A verdade é que não se pode tornar o excepcional em regra. É forçoso garantir todas as condições de segurança e trabalhar para o regresso à normalidade possível. Para isso, a redução do número de alunos por turma é um elemento importante e, por isso, o PCP acompanha a proposta hoje em discussão. As turmas já antes deveriam ser mais pequenas e a situação que vivemos veio evidenciar como isso seria fundamental.

No entanto, não podemos deixar de referir que esta proposta teria de ser substancialmente alterada para que pudesse ser minimamente exequível, sobretudo num curto espaço de tempo. Há consequências que têm de ser devidamente preparadas e pensadas, por exemplo:

- se não houver espaço nas escolas para fazer esta diminuição nos números exactamente propostos, para onde iriam os alunos? Na nossa óptica, não deveriam ir para o privado, portanto, o que aconteceria? Ficariam em casa?

- como se faria nos casos dos grupos docentes em que faltam professores e em que não tem havido colocação por não estarem no sistema nesta altura?

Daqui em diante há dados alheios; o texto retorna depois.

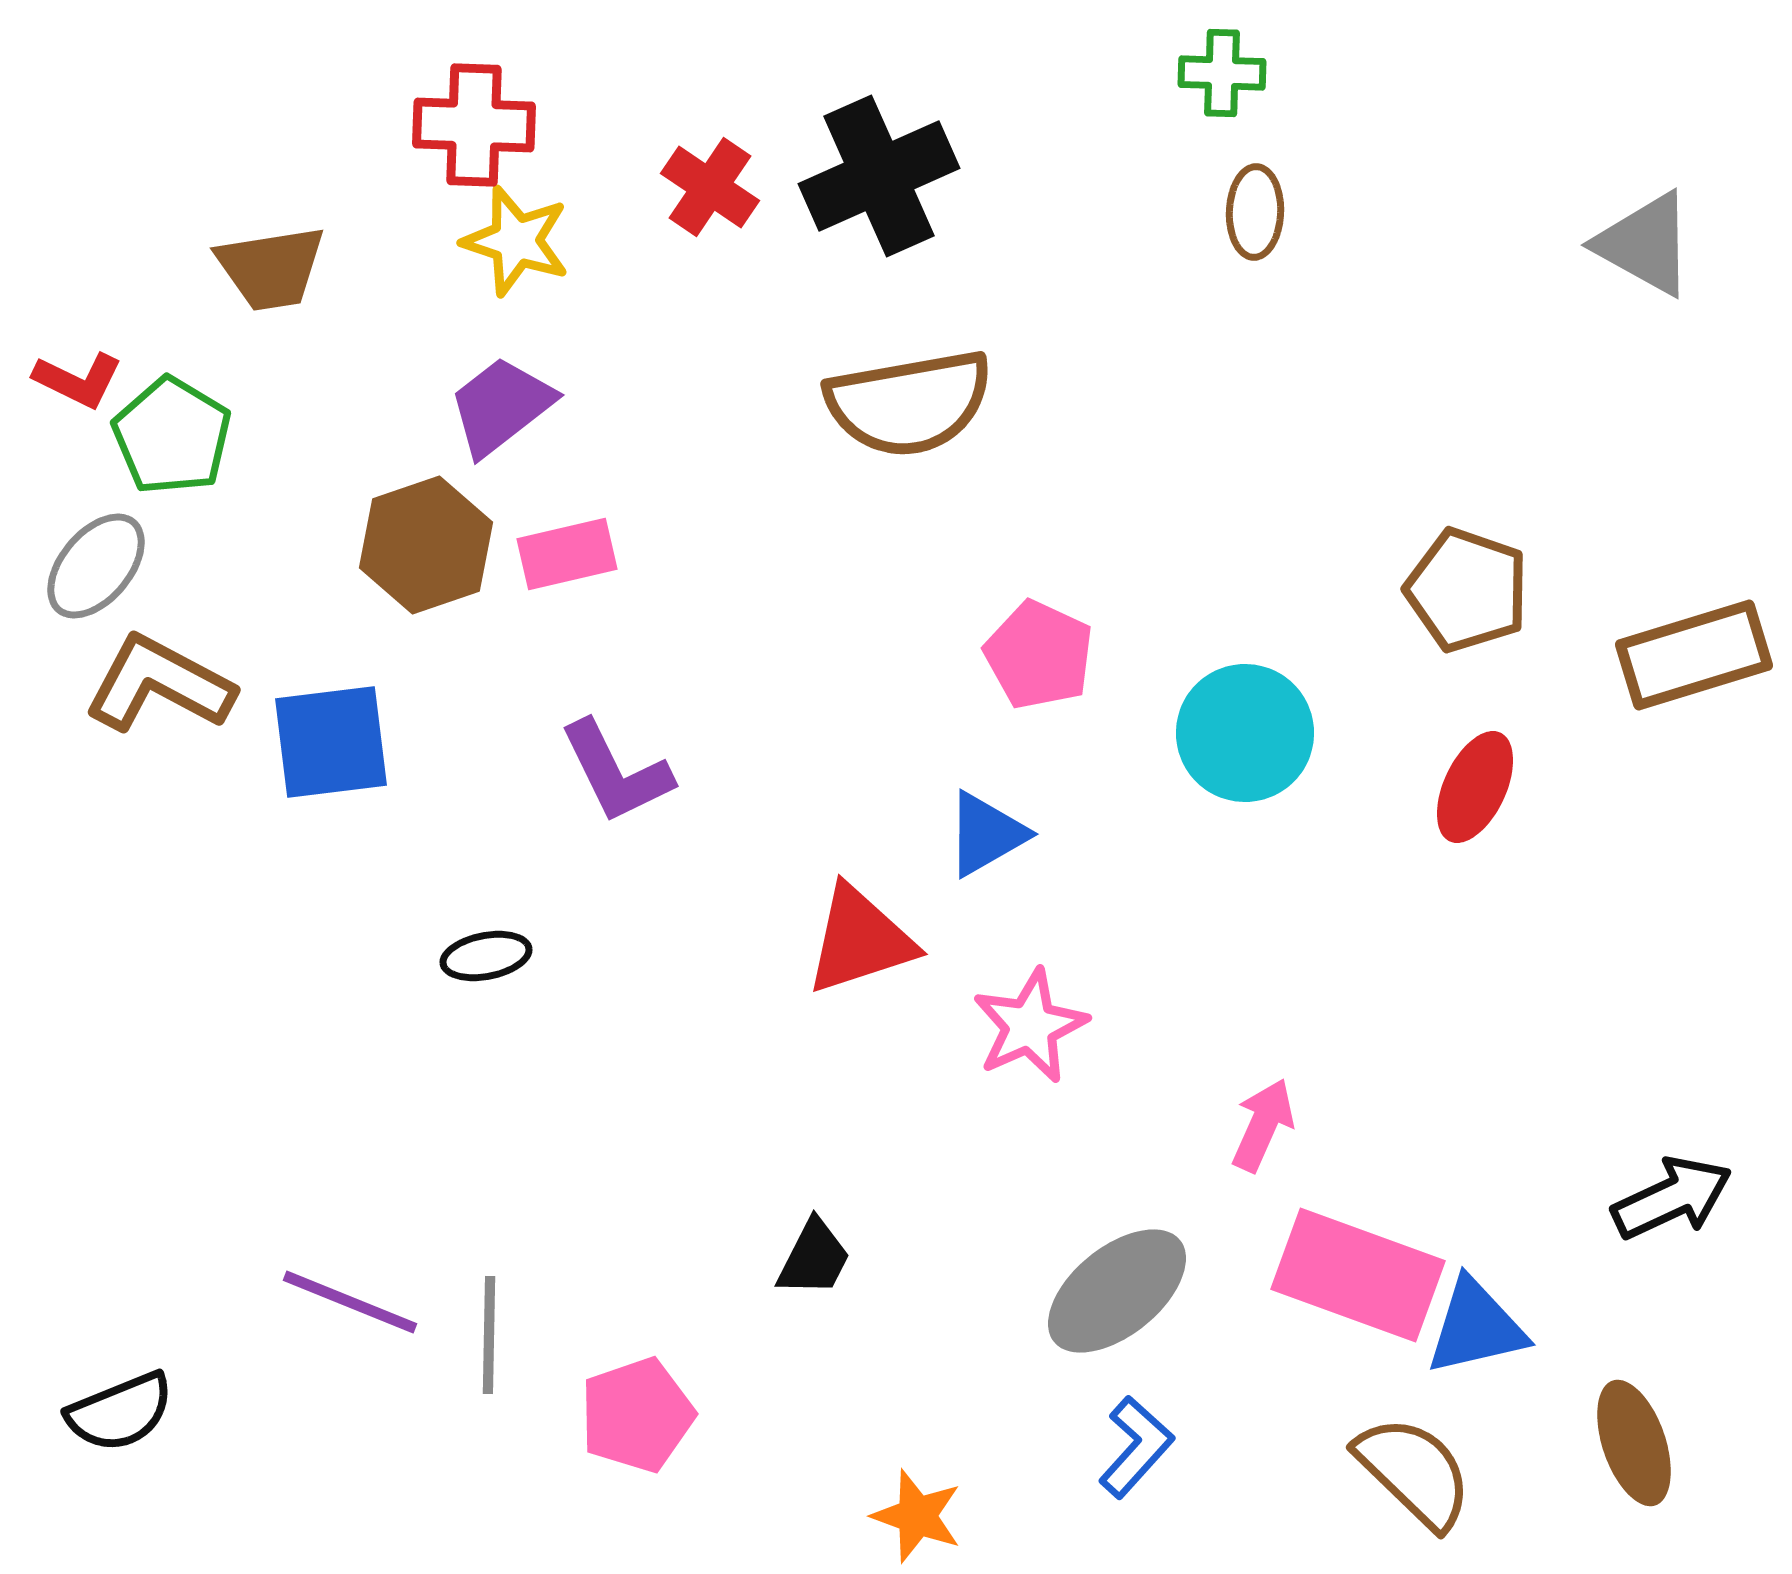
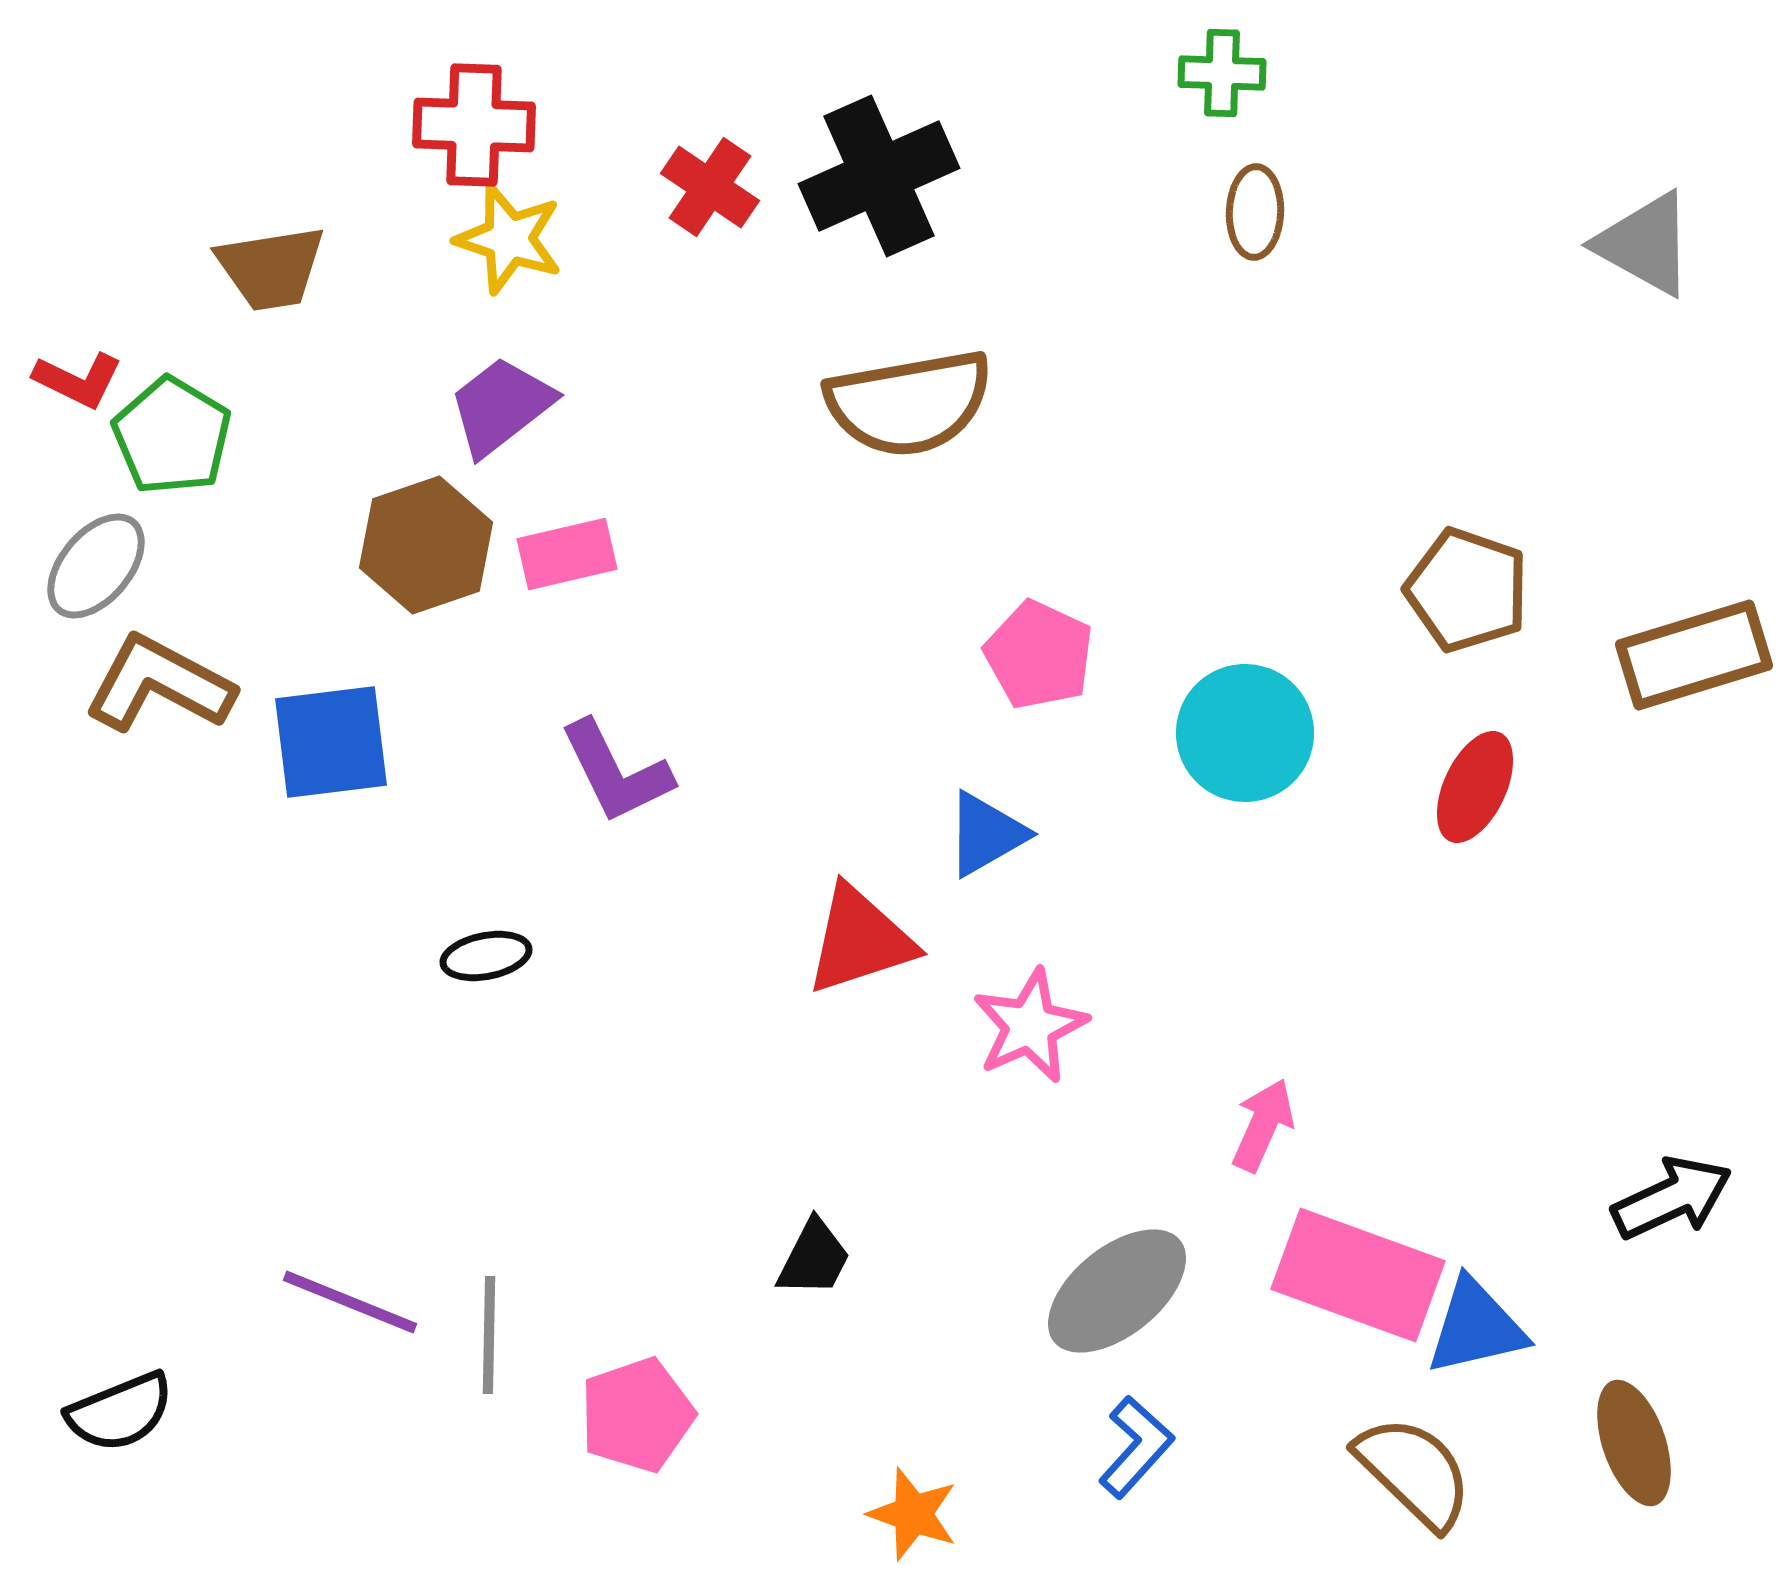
yellow star at (516, 241): moved 7 px left, 2 px up
orange star at (917, 1516): moved 4 px left, 2 px up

O PCP considera que, numa situação como a que atravessamos, seria fundamental, mais do que uma solução a régua e esquadro, existir a definição a breve trecho de normas sanitárias que, assegurando o escrupuloso cuidado pela saúde, higiene e segurança de alunos e trabalhadores, permitisse que as escolas, tendo em conta a sua autonomia, melhor pudessem proceder à redução e adaptações necessárias tendo em conta as características de cada estabelecimento, de cada sala, de cada equipamento.

O PCP coloca-se do lado da exigência da comunidade educativa para que sejam tomadas as medidas adequadas e em tempo útil por parte do Governo, que, aliás, demorou demasiado tempo a incluir os vários parceiros educativos e, nomeadamente, os sindicatos na conversa sobre a preparação do próximo ano lectivo.